• [DATASET CONTENT]
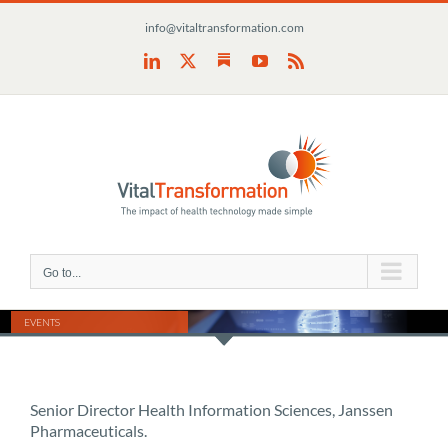
Skip
info@vitaltransformation.com
to
content
Substack
LinkedIn
X
YouTube
Rss
Go to...
EVENTS
Senior Director Health Information Sciences, Janssen
Pharmaceuticals.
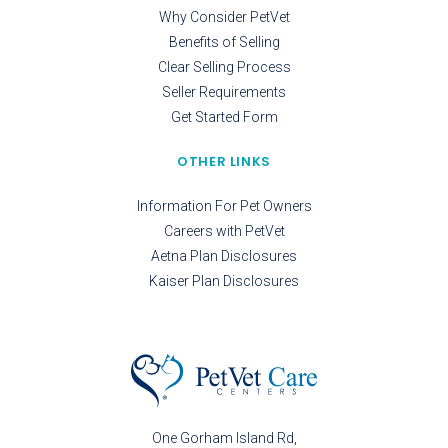
Why Consider PetVet
Benefits of Selling
Clear Selling Process
Seller Requirements
Get Started Form
OTHER LINKS
Information For Pet Owners
Careers with PetVet
Aetna Plan Disclosures
Kaiser Plan Disclosures
One Gorham Island Rd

• [YOUR TASK] Please return every line of the records above that contains the word "PetVet".

• [YOUR SOLUTION]
Why Consider PetVet
Careers with PetVet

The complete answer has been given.